Alleyn is the main character of all 32 of Marsh’s detective novels. In the sixth book, 1938’s Artists in Crime, he meets the painter Agatha Troy. She’s known professionally simply as “Troy,” and so she’s called by Marsh and Alleyn, even as they fall in love, marry, and raise a family through the series. Troy’s resistance to the social demands of conventional “womanliness,” and her egalitarian but emotionally vulnerable relationship with Alleyn feel very relevant today.
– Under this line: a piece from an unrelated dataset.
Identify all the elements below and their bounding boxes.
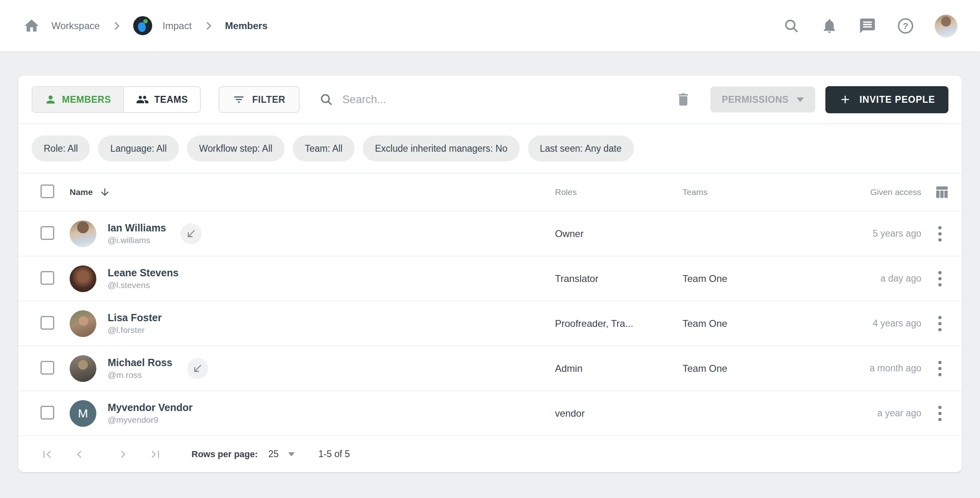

Agatha Christie is commonly criticized for putting plot before character and writing in a simplistic style. (I think that’s just snobbery, but there’s some basis for it.) Dorothy Sayers writes in a dense, intellectual style that can be slow going for some readers. Ngaio Marsh splits the difference perfectly, with a narrative voice that is rich and evocative, but so vivid and immediate that it goes down easy. Here are two samples from her 1968 novel, Clutch of Constables.

This is my favorite character description ever. Ever. I recognize this woman immediately. I’ve seen her a thousand times. Heck, I’ve been this woman before, and I feel like this about 90% of the time I try to get dressed up:

She saw a figure, not exactly of fun, but of confusion. There was no co-ordination. The claret-coloured suit, the disheartened jumper, above all the knitted jockey-cap, all looked to have been thrown at their wearer and fortuitously to have stuck.
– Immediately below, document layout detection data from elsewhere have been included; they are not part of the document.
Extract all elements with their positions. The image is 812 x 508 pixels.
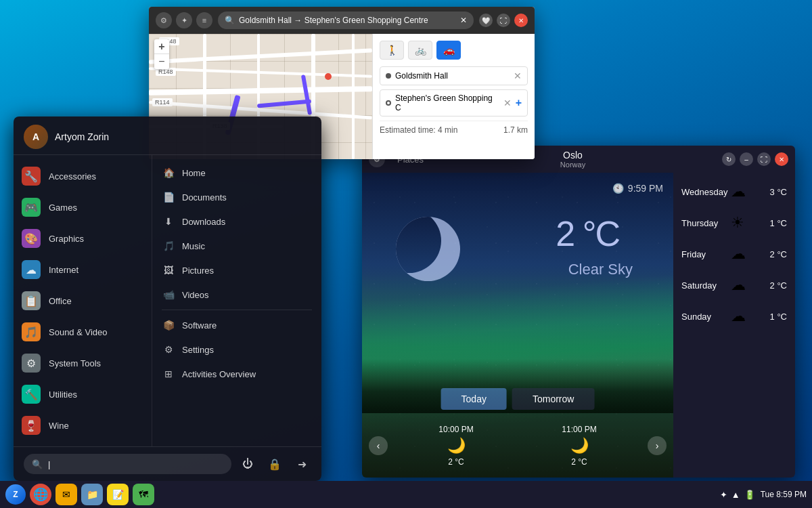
category-games[interactable]: 🎮 Games (14, 192, 152, 223)
forecast-temp-4: 1 °C (770, 312, 787, 322)
place-documents[interactable]: 📄 Documents (152, 185, 321, 209)
forecast-day-name-2: Friday (681, 249, 725, 259)
category-sound-video[interactable]: 🎵 Sound & Video (14, 316, 152, 347)
zorin-menu-button[interactable]: Z (5, 484, 26, 505)
estimated-time: Estimated time: 4 min (380, 125, 457, 135)
map-menu-icon[interactable]: ≡ (196, 12, 212, 28)
moon-shadow (396, 217, 441, 273)
origin-clear-button[interactable]: ✕ (514, 70, 522, 81)
weather-minimize-button[interactable]: – (740, 152, 753, 166)
category-office[interactable]: 📋 Office (14, 285, 152, 316)
place-home[interactable]: 🏠 Home (152, 161, 321, 185)
action-software[interactable]: 📦 Software (152, 313, 321, 337)
weather-maximize-button[interactable]: ⛶ (757, 152, 771, 166)
weather-main: 🕙 9:59 PM 2 °C Clear Sky Today Tomorrow … (362, 173, 673, 478)
distance: 1.7 km (503, 125, 528, 135)
map-window-controls: 🤍 ⛶ ✕ (479, 14, 528, 27)
today-tab[interactable]: Today (441, 388, 507, 410)
hour-icon-0: 🌙 (447, 437, 466, 454)
taskbar-right: ✦ ▲ 🔋 Tue 8:59 PM (720, 490, 807, 500)
place-label-home: Home (182, 168, 206, 178)
files-taskbar-icon[interactable]: 📁 (81, 484, 103, 505)
notes-taskbar-icon[interactable]: 📝 (107, 484, 129, 505)
action-settings[interactable]: ⚙ Settings (152, 337, 321, 362)
weather-refresh-button[interactable]: ↻ (722, 152, 736, 166)
power-button[interactable]: ⏻ (238, 454, 257, 473)
forecast-day-2: Friday ☁ 2 °C (681, 245, 787, 263)
hourly-prev-button[interactable]: ‹ (369, 436, 388, 455)
music-place-icon: 🎵 (162, 239, 175, 253)
category-label-sound-video: Sound & Video (49, 327, 108, 337)
app-menu-header: A Artyom Zorin (14, 117, 321, 155)
category-label-graphics: Graphics (49, 234, 84, 244)
destination-field[interactable]: Stephen's Green Shopping C ✕ + (380, 89, 528, 117)
action-activities[interactable]: ⊞ Activities Overview (152, 362, 321, 386)
weather-body: 🕙 9:59 PM 2 °C Clear Sky Today Tomorrow … (362, 173, 795, 478)
app-search-box[interactable]: 🔍 | (24, 454, 231, 474)
category-label-internet: Internet (49, 265, 78, 275)
weather-window: ⚙ Places Oslo Norway ↻ – ⛶ ✕ 🕙 9:59 PM (362, 146, 795, 478)
category-label-utilities: Utilities (49, 389, 77, 400)
forecast-icon-0: ☁ (731, 183, 746, 200)
origin-field[interactable]: Goldsmith Hall ✕ (380, 66, 528, 85)
category-system-tools[interactable]: ⚙ System Tools (14, 347, 152, 379)
tomorrow-tab[interactable]: Tomorrow (512, 388, 594, 410)
map-maximize-button[interactable]: ⛶ (497, 14, 510, 27)
place-pictures[interactable]: 🖼 Pictures (152, 258, 321, 282)
wine-icon: 🍷 (22, 416, 41, 435)
category-utilities[interactable]: 🔨 Utilities (14, 379, 152, 410)
hour-time-0: 10:00 PM (438, 425, 473, 434)
activities-icon: ✦ (720, 490, 727, 500)
forecast-day-3: Saturday ☁ 2 °C (681, 276, 787, 294)
category-label-office: Office (49, 296, 72, 306)
clock-icon: 🕙 (612, 183, 624, 194)
map-minimize-button[interactable]: 🤍 (479, 14, 493, 27)
lock-button[interactable]: 🔒 (265, 454, 284, 473)
category-accessories[interactable]: 🔧 Accessories (14, 161, 152, 192)
bike-mode-button[interactable]: 🚲 (408, 41, 432, 60)
map-layers-icon[interactable]: ✦ (176, 12, 192, 28)
car-mode-button[interactable]: 🚗 (436, 41, 461, 60)
software-action-icon: 📦 (162, 318, 175, 332)
map-directions-sidebar: 🚶 🚲 🚗 Goldsmith Hall ✕ Stephen's Green S… (372, 34, 535, 159)
logout-button[interactable]: ➜ (292, 454, 311, 473)
taskbar: Z 🌐 ✉ 📁 📝 🗺 ✦ ▲ 🔋 Tue 8:59 PM (0, 481, 812, 508)
place-label-pictures: Pictures (182, 266, 214, 276)
add-stop-button[interactable]: + (516, 97, 522, 109)
destination-clear-button[interactable]: ✕ (503, 98, 512, 108)
videos-place-icon: 📹 (162, 288, 175, 301)
utilities-icon: 🔨 (22, 385, 41, 404)
email-taskbar-icon[interactable]: ✉ (55, 484, 77, 505)
activities-action-icon: ⊞ (162, 367, 175, 381)
weather-hourly: ‹ 10:00 PM 🌙 2 °C 11:00 PM 🌙 2 °C › (362, 413, 673, 478)
hourly-next-button[interactable]: › (648, 436, 667, 455)
maps-taskbar-icon[interactable]: 🗺 (133, 484, 154, 505)
origin-text: Goldsmith Hall (395, 71, 510, 81)
browser-taskbar-icon[interactable]: 🌐 (30, 484, 51, 505)
search-cursor: | (48, 459, 50, 469)
battery-icon: 🔋 (744, 490, 755, 500)
action-label-settings: Settings (182, 345, 214, 355)
category-internet[interactable]: ☁ Internet (14, 254, 152, 285)
place-videos[interactable]: 📹 Videos (152, 282, 321, 307)
place-music[interactable]: 🎵 Music (152, 234, 321, 258)
category-graphics[interactable]: 🎨 Graphics (14, 223, 152, 254)
search-icon: 🔍 (225, 16, 235, 25)
weather-country: Norway (429, 161, 717, 169)
hour-icon-1: 🌙 (570, 437, 589, 454)
hour-time-1: 11:00 PM (562, 425, 596, 434)
category-wine[interactable]: 🍷 Wine (14, 410, 152, 441)
moon-container (396, 217, 460, 281)
place-downloads[interactable]: ⬇ Downloads (152, 209, 321, 234)
map-search-bar[interactable]: 🔍 Goldsmith Hall → Stephen's Green Shopp… (218, 12, 474, 29)
map-close-button[interactable]: ✕ (514, 14, 528, 27)
app-places: 🏠 Home 📄 Documents ⬇ Downloads 🎵 Music 🖼… (152, 155, 321, 446)
places-separator (162, 310, 312, 310)
weather-close-button[interactable]: ✕ (775, 152, 788, 166)
clear-search-icon[interactable]: ✕ (460, 16, 467, 25)
category-label-system-tools: System Tools (49, 358, 101, 368)
map-settings-icon[interactable]: ⚙ (156, 12, 172, 28)
forecast-icon-4: ☁ (731, 308, 746, 325)
walk-mode-button[interactable]: 🚶 (380, 41, 404, 60)
weather-window-controls: ↻ – ⛶ ✕ (722, 152, 788, 166)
Later, Marsh collects the visual and emotional impact of a grisly discovery into nine taut lines:

[Her] face, idiotically bloated, looked up: not at Troy, not at anything. Her mouth, drawn into an outlandish rictus, grinned through discoloured froth. She bobbed and bumped against the starboard side. And what terrible disaster had corrupted her riverweed hair and distended her blown cheeks?
The taffrail shot upwards and the trees with it. The voice of the weir exploded with a crack in Troy’s head and nothing whatever followed it. Nothing.

Ah! Can’t be beat.

Ngaio Marsh’s own unconventional life has been the subject of several works, including her autobiography Black Beech and Honeydew, a 1991 authorized biography by Margaret Lewis, and the 2008 book Ngaio Marsh: Her Life in Crime by Joanne Drayton.

No matter which Inspector Alleyn novel you pick, you can’t go wrong. But if you like to read series in order, the 1934 country-house whodunnit A Man Lay Dead will start you off in style.